I have a bit of a confession to make, readers. I’m rubbish at keeping secrets, so can’t wait to spill the beans. Let’s face it, this post was first drafted weeks ago in excitement.
It all started a couple of months ago, when you may remember the stressful week when Matt fractured his stifle and Otis had his MRI scan. Well to finish the week with a bang, as I was driving home on Friday lunchtime feeling exhausted from a week’s work I started to put two and two together. The penny dropped. In fact I was showered with £2 coins. I was more tired than I’d ever been in my entire life, despite sleeping for ten hours each night. I was emotional. I’d felt peaky. I’m sure you’ve already solved the puzzle.

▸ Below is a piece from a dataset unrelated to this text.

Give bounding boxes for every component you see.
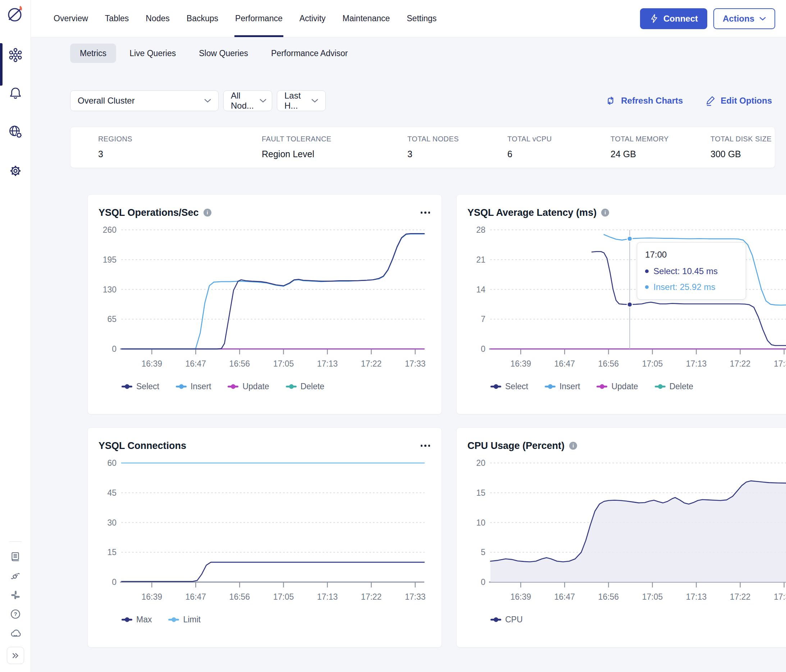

At this point you have to feel sorry for the man in this situation. Especially if it’s a surprise. The first they know of it is when presented with a positive pregnancy test. The woman on the other hand, has a couple of clues, and ultimately does the act of peeing on a stick. Which gives you some kind of warning as to the potential outcomes.
“Oh $#!+” was the first thought. I mean, you make flippant comments to yourself, “if I were pregnant I’d still do this” … or “no child of mine would be allowed to do that”. But when actually faced with the prospect of bringing a small human into the world and successfully raising it into a good person, I was suddenly very respectful of our parents. After all, we turned out okay.
So that was eight weeks ago, and I tell you what, there are many things they don’t tell you about being pregnant.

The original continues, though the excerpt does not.